サムとの距離が近づいて、信頼関係が強くなっているのだと安堵と自信を持ちたいだけなのかも知れないが、サムの存在を素直にありがたいと思う。
「傍にいる」
それはごく当たり前の事なのだが、言葉通りスキッパーキサムはほとんどの時間を目の届く範囲に居ることが多くなった。
そして、より近くなったと感じる事ができる状態はサムの寝場所だ。
同じ空間を共にする個体同士の実質的な距離が近いことを肌身で感じられると同時に、形のない思いの親密さを覚える事がきでる行為。
「添い寝」
より近くなったと感じる行動は大したことではなく、温もりが伝わり、気持ちがあたたかくなる距離。
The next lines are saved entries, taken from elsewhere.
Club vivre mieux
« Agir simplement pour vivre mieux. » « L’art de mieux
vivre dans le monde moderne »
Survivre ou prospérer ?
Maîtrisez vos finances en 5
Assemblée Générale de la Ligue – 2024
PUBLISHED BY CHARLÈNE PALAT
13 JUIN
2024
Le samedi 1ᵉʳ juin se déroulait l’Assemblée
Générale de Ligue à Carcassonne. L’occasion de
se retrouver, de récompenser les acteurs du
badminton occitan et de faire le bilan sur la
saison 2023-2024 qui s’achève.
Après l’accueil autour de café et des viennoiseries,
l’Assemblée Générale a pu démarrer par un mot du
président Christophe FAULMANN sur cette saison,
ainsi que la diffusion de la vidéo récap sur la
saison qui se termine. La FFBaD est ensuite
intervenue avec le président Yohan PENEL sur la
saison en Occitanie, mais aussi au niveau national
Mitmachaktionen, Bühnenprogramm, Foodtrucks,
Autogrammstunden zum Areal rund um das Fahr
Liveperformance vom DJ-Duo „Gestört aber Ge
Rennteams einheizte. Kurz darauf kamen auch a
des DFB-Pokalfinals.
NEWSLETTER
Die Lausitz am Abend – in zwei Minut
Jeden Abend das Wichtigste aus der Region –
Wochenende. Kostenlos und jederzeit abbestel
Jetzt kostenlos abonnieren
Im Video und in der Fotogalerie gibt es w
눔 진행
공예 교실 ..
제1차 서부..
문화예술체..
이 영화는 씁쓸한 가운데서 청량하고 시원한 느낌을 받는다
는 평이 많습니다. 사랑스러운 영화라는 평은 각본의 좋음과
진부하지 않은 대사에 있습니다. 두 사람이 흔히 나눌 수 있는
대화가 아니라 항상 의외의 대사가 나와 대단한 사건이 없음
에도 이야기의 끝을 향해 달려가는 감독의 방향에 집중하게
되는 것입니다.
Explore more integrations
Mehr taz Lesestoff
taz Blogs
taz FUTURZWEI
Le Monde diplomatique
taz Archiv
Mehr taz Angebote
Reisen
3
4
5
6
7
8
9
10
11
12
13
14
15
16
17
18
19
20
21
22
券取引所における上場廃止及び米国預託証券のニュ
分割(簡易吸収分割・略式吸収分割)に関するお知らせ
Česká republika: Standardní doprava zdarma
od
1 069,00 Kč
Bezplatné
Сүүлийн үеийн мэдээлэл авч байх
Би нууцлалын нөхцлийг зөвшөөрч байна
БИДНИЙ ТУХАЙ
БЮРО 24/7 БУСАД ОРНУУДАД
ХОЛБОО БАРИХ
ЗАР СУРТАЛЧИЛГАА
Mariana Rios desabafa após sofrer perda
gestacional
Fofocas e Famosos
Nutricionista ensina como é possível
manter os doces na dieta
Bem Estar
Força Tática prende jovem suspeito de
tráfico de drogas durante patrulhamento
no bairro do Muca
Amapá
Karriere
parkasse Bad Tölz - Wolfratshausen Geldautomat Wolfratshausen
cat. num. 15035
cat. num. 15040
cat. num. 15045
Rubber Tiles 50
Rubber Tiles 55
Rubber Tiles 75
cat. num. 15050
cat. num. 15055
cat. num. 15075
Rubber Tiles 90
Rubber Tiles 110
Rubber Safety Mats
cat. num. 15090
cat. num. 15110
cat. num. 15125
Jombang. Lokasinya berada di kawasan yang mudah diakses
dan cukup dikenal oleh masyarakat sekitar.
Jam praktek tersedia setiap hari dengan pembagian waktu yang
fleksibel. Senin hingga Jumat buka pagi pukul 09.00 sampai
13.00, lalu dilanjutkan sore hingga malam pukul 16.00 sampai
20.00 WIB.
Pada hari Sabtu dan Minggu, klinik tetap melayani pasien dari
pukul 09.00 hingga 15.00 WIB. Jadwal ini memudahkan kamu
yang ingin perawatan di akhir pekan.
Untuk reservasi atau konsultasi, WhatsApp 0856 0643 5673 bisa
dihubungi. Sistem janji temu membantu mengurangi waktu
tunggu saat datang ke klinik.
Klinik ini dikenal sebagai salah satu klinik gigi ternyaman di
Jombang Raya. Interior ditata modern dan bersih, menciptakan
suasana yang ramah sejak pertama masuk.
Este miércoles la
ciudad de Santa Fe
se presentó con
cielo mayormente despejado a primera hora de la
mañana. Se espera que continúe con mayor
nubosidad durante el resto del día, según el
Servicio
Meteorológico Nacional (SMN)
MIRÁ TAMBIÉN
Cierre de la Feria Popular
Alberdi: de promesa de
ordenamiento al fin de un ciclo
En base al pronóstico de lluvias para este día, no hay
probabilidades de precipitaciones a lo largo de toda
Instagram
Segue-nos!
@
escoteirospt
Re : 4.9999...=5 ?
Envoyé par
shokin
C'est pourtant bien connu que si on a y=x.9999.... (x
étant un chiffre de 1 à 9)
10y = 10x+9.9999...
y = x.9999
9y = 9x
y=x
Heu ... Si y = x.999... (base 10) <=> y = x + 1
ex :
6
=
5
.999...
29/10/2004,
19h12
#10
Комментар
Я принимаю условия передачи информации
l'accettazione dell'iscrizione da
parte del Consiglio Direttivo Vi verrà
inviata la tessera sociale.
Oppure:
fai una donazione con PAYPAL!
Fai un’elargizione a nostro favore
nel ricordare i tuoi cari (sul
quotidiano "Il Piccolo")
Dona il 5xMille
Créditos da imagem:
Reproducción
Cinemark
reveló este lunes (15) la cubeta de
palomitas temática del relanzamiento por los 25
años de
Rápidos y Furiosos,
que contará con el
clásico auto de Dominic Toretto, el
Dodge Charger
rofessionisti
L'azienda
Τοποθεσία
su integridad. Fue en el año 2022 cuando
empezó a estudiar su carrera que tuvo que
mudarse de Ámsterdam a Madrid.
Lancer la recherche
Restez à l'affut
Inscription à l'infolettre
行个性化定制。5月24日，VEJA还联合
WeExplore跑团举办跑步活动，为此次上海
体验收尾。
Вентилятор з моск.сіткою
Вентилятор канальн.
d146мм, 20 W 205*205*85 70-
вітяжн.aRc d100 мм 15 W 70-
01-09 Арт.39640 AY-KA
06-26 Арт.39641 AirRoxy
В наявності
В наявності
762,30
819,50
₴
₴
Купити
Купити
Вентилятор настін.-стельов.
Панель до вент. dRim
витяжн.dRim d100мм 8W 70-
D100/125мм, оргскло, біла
サムとの生活が始まった時には、サムの寝る場所はサークルの中。その後迷走していた頃もサークルの中。本、トレーナー、その他の情報によりそうせねばならないと思いこんでいた。
そんな状況下シャイなサムは大人なしく反抗もせず成長したが、だんだんとひとりぼっちになるサークルに戻りたくなく渋るようなった。
今であればどんな素晴らしい教えであっても、その事が100%正しいというわけではなく、それぞれの生活環境、性格、他、大事な要素によって違うものだと思うのだが、その頃にはどうするのが良いのかの判断さえもできなかった。
いつも振り返ると後悔することばかりだから、今は何がお互いにとって良いことなのかを考えて、よりサムとの生活を大切にしたいと思う。
だから、サムの対し方、一緒に暮らしていく考えを改め、サークルの扉を閉めず、サムが入っては行けない場所をなくした。
スキッパーキサムがオールフリー状態になってからも暫くは何も変わらず、人間だけのエリアだった所にはスキッパーキは一向に入り込まなかった。当たり前なのだが、犬エリア人エリアを強いていた事がサムの行動を見れば一目で分かる。
サムとの不可侵条約を作っていたわけなのだから勝手に条約を破棄し、態度を変えても、純粋で従順なスキッパーキは早々エリア侵入などしなかった。
寝る場所もサムの家であるサークルか、少し離れた所だったのだが、徐々に変わったと分かってくれたのか、サムからも近づいてきてくれた。
そんなふうに思いたいだけなのだろうが、サムの小さな一歩が、その一歩がさらなる距離をつめたと思う。